According to a Los Angeles Times report, four major physician groups – the American College of Physicians, the American Academy of Pediatrics, the American Academy of Family Physicians, and the American Congress of Obstetricians and Gynecologists – have asked Congress not to repeal provisions of Obamacare until a new plan is ready to be considered. The concern among these groups and others is that moves to strip the law of funding and to phase in a repeal will drastically alter the current health insurance marketplace. Health insurance companies, reading the writing on the wall for the law, may pull out of some marketplaces, causing rates to go up. Also, as NPR reports, moves to do away with subsidies and the mandate for individual coverage likely will drive healthy people out of the health insurance marketplace. This, in turn, will likely cause premiums to climb rapidly, thus driving more people out of the marketplace and creating a sort of death spiral for the law.

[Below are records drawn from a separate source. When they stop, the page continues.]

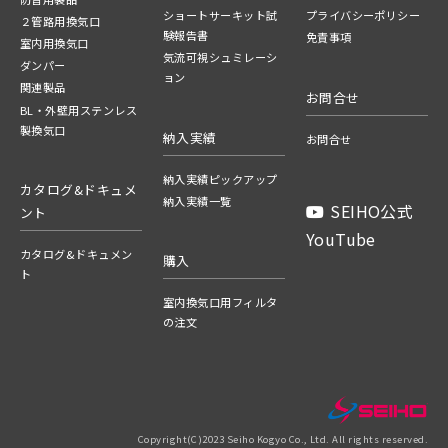
ショートサーキット試
プライバシーポリシー
２管路用換気口
験報告書
免責事項
室内用換気口
気流可視シュミレーシ
ダンパー
ョン
関連製品
お問合せ
BL・外壁用ステンレス
製換気口
納入実績
お問合せ
納入実績ピックアップ
カタログ&ドキュメ
納入実績一覧
SEIHO公式
ント
YouTube
カタログ&ドキュメン
購入
ト
室内換気口用フィルタ
の注文
Copyright(C)2023 Seiho Kogyo Co., Ltd. All rights reserved.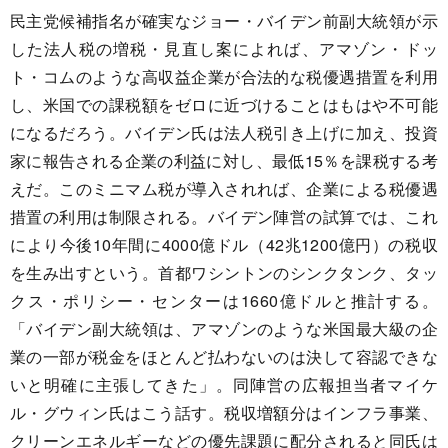
民主党候補指名が確実なジョー・バイデン前副大統領が示
した法人税の増税・見直し案によれば、アマゾン・ドッ
ト・コムのような高収益企業が合法的な税優遇措置を利用
し、米国での課税額をゼロに近づけることはもはや不可能
になるだろう。バイデン氏は法人税引き上げに加え、投資
家に報告される企業の利益に対し、最低15％を課税する考
えだ。このミニマム税が導入されれば、企業による税優遇
措置の利用は制限される。バイデン陣営の試算では、これ
により今後10年間に4000億ドル（42兆1200億円）の税収
を生み出すという。首都ワシントンのシンクタンク、タッ
クス・ポリシー・センターは1660億ドルと推計する。
「バイデン副大統領は、アマゾンのような米国最大級の企
業の一部が税金をほとんど払わないのは決して容認できな
いと明確に主張してきた」。同陣営の広報担当者マイケ
ル・グウィン氏はこう話す。税収増額分はインフラ事業、
クリーンエネルギーなどの優先課題に配分されると同氏は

While most Republican lawmakers have long opposed the law, they have been internally divided about what plan should take its place. It’s been reported that Republicans will try to advance a plan that will set the repeal date two years in the future to give Republicans time to put a replacement plan in place; however, there also has been a report that a replacement plan could be ready in as little as six months. Some Republicans, including state lawmakers and Kentucky Senator Rand Paul, have signaled they might oppose efforts to dismantle key provisions of the law without a replacement plan upfront.
Also, it’s not expected that Mr. Trump will rubber-stamp any plan that comes to his desk. On January 3rd, Kelly Conway, a key advisor to Mr. Trump, stated that the president-elect wants a plan that allows those currently with insurance to keep it, if they so choose. On January 4th, Politico reported that Vice President-elect Mike Pence met with congressional leaders and gave word that Mr. Trump will issue executive orders on his first day in office to facilitate the repeal of Obamacare; there was no word what those orders might entail, however.
All this means that while the opening motion to repeal Obamacare appears as part of a low-key resolution, the process to repeal the law likely will be filled with legislative fireworks in the months ahead.